Sebastiano était grand, pour ses quinze mois. Il avait une petite figure ronde dans laquelle éclataient de grands yeux verts, les mêmes exactement que ceux de sa mère. Le costume blanc qu’il portait dégageait son cou et ses petits bras ronds d’une jolie couleur dorée. De grosses boucles noires, en désordre, brillaient sur sa tête, et quand brusquement il sourit, Marianne put voir briller trois ou quatre dents bien blanches dans la petite bouche.
Lavinia, cependant, détachait doucement le bébé de son cou.
— Eh bien ? dit-elle doucement, prenez-le donc, Madame ! Il est à vous...
Contrairement à ce que Marianne craignait de tout son cœur en déroute, l’enfant n’opposa aucune résistance. Il passa des bras de l’une aux bras de l’autre comme si c’eût été pour lui la chose du monde la plus habituelle. Contre son cou, Marianne sentit le contact du petit bras nu.
— Maman... gazouilla le bambin, Maman...
Alors, retenant ses larmes de toutes ses forces pour ne pas l’effrayer, elle osa enfin l’embrasser. Ce fut une marée d’amour qui la submergea, un torrent qui balaya les derniers regrets, les derniers doutes, tandis qu’au fond d’elle-même une voix terrifiée chuchotait, en s’éloignant :
« Tu aurais pu ne jamais le voir... Tu aurais pu ne jamais le tenir dans tes bras... Tu aurais pu... »
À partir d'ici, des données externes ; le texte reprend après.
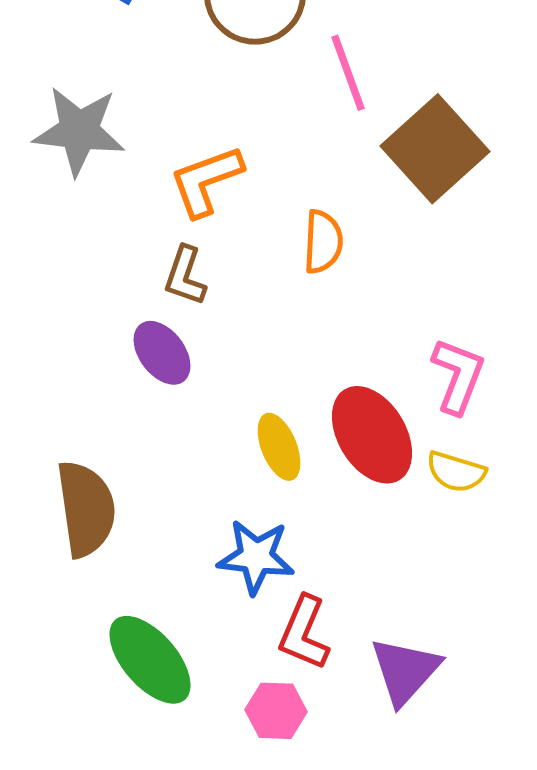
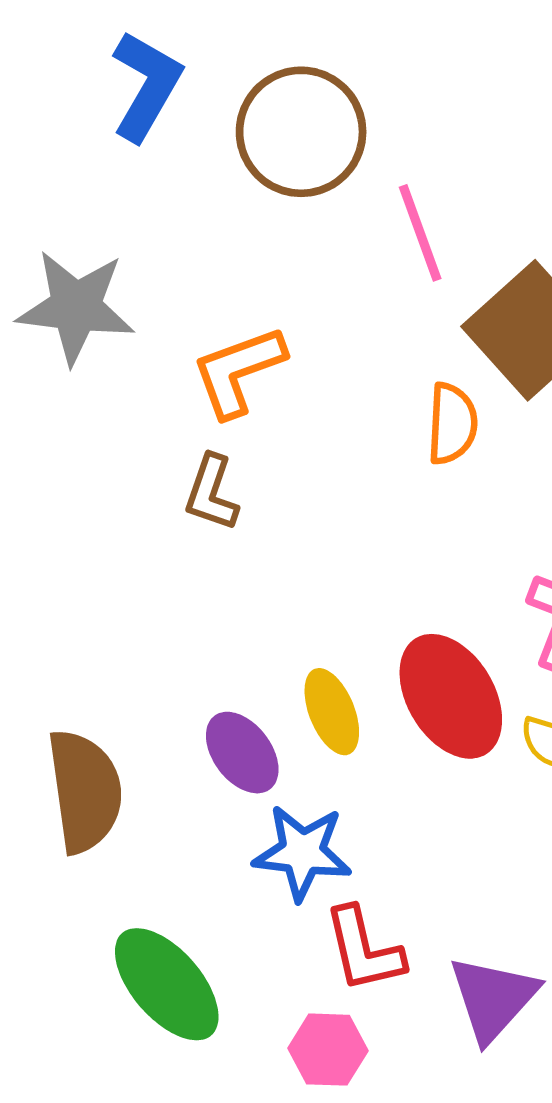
orange semicircle: (323, 242) -> (452, 424), moved
purple ellipse: (162, 353) -> (242, 753), moved
red L-shape: (304, 633) -> (364, 950), turned -36

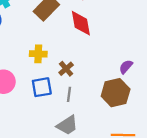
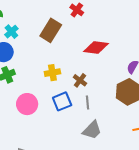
red diamond: (81, 23) -> (96, 47), moved, turned -60

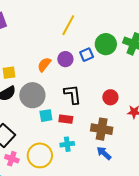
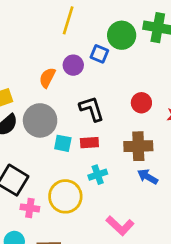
blue square: (87, 55) -> (99, 54), turned -32
cyan square: (46, 116) -> (63, 143), turned 32

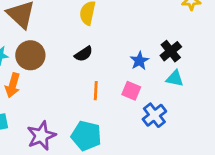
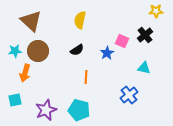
black cross: (171, 51) -> (145, 35), moved
blue star: (139, 61) -> (107, 53), moved
pink square: (131, 91) -> (122, 41), moved

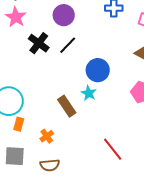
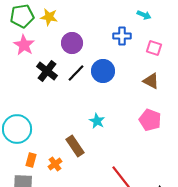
blue circle: (98, 70) -> (103, 71), moved
brown rectangle: (67, 106) -> (75, 146), moved
orange rectangle: (19, 124) -> (31, 160), moved

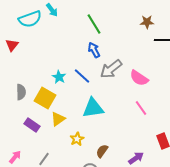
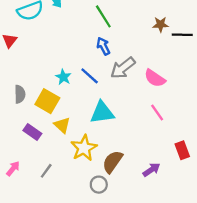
brown star: (147, 22) -> (161, 24), moved
yellow triangle: (58, 119) -> (62, 125), turned -42
yellow star: (77, 139) -> (84, 148), size x1.6
brown semicircle: (102, 151) -> (112, 162), size x1.5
Aux côtés de Lavinia, Marianne, portant son fils avec l’orgueil d’une impératrice, revint vers ceux qui étaient demeurés au bas du perron, émus aux larmes eux aussi devant cette scène que tous, depuis le départ de Paris, attendaient avec une impatience mêlée d’anxiété. Jolival salua Lavinia en vieille connaissance et présenta son épouse puis, comme on se disposait à rentrer dans le palais, Marianne se résolut enfin à poser la question qui lui brûlait les lèvres :
— Le prince... mon époux... Puis-je être admise à le voir ?
Devant le sourire étincelant que lui offrait la femme de charge, elle demeura confondue.
— Bien sûr. Madame, vous le verrez, s’écria Lavinia... mais quand il rentrera !
— Rentré ? Il n’est pas au palais ? Oh ! mon Dieu ! Voulez-vous dire qu’il voyage ?...
Elle était déçue tout à coup et ne parvenait pas à comprendre cette espèce d’angoisse qui s’emparait d’elle. Il y avait des mois qu’elle vivait avec cette idée de retrouver cet homme étrange et attirant, d’être auprès de lui, de partager cette vie inhumaine qu’il s’était choisie... et elle découvrait maintenant qu’il lui faudrait attendre encore pour lui offrir ce don d’elle-même qu’elle voulait lui faire.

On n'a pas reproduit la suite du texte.